Un peu d'humour et de pedagogie sur les subprimes

Publié le par Anne Renard et Fabien-Pierre NICOLAS

Rue89 nous propose une BD traduite sur les subprimes qui permets a la fois de la pédagogie sur une crise complexe et de sourire tandis que cela continue malheureusement de couter des emplois chaque jour non seulement a l économie américaine mais aussi a l économie européenne.

En contre exemple médiatique, le traitement de RMC qui parle des "conséquences de la crise financière pour la France'' en évoquant les profits de banques et ceux des actionnaires est simplement scandaleux. Est ce que nos les employés et cadres moyens des banques doivent être passés par pertes et profits ?

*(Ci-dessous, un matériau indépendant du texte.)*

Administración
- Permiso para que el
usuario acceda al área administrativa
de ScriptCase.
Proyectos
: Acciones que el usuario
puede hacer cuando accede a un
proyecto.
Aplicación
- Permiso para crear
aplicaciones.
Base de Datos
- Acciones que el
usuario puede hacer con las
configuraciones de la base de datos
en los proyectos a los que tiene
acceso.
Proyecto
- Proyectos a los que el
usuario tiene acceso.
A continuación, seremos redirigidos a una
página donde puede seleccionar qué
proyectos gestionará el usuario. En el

Des mois apres le scandale de la Societe Generale, on note que les propos de Segolene Royal conservent leur acuite et meriteraient donc d'etre enfin entendu par les instances du PS pour une prise de position forte sur le sujet.

Commenter cet article

OULES 24/09/2008 22:45



Crise de confiance ?
Ou dérive de produits financiers dits « dérivés »?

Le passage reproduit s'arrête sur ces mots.